The director of adoption centers and programs at MSPCA-Angell and Shelter of Animals Count’s board chair, Mike Keily, noted that the increasing lack of adopters for the ever-rising number of homeless dogs in U.S. shelters is to blame for the euthanasia risk.

“We saw this coming and have been working for months to try to reduce the risk for homeless dogs across the country,” Keily said. “We’re at capacity right now with dozens of dogs in our care who need  — and deserve — to find great new homes.”

“We’ve actually been operating at capacity basically all year to maximize as many opportunities as possible to save dogs.”

Too many dogs, too few adopters

The Coronavirus pandemic may have worsened the dog adoption crisis. “Things haven’t been this bad for dogs in years,” stated Keily. “We started making progress before the pandemic, and we were even able to continue that through 2021.” He further commented, “But there’s been a major backslide since then, and now we are in a really bad place.”

Lockdowns during the COVID-19 era pushed millions of Americans to adopt a furry member for companionship’s sake. But when life returned to normal, cases of post-Covid pet regret rose.
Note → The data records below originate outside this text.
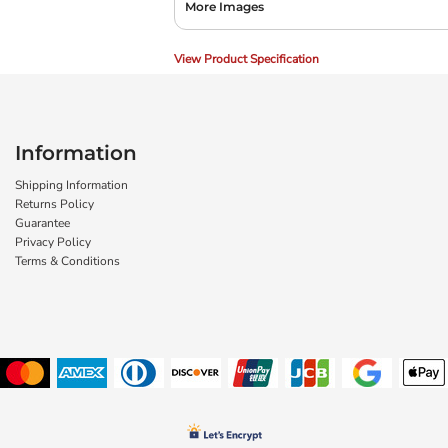
More Images
View Product Specification
Information
Shipping Information
Returns Policy
Guarantee
Privacy Policy
Terms & Conditions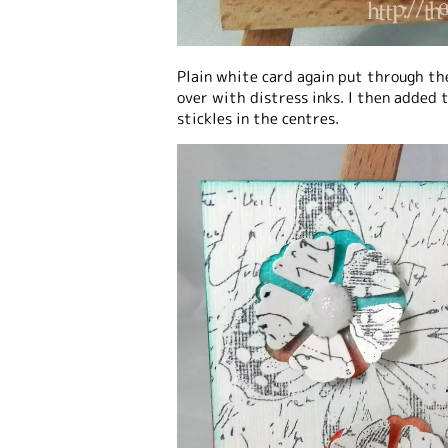
Plain white card again put through th
over with distress inks. I then added t
stickles in the centres.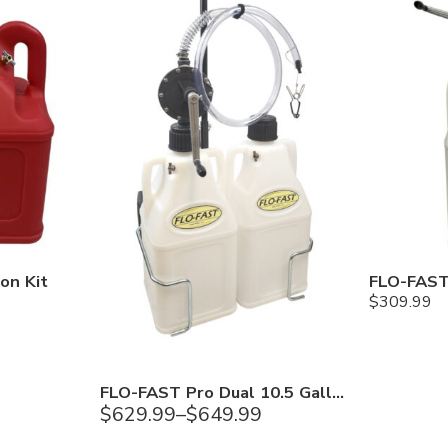
on Kit
$
309.99
FLO-FAST Pro Dual 10.5 Gallon DEF System
$
629.99
–
$
649.99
Most people opted to abandon or surrender their pooches, causing many animal shelters to fill up at an alarming rate. 

Besides the end of the COVID-19 era, other factors, such as tough economic times, have led to a drop in dog adoption.  With too many canines coming into shelters — way more than the number of available adopters— shelters are struggling to offer adequate care to all the dogs under their roof.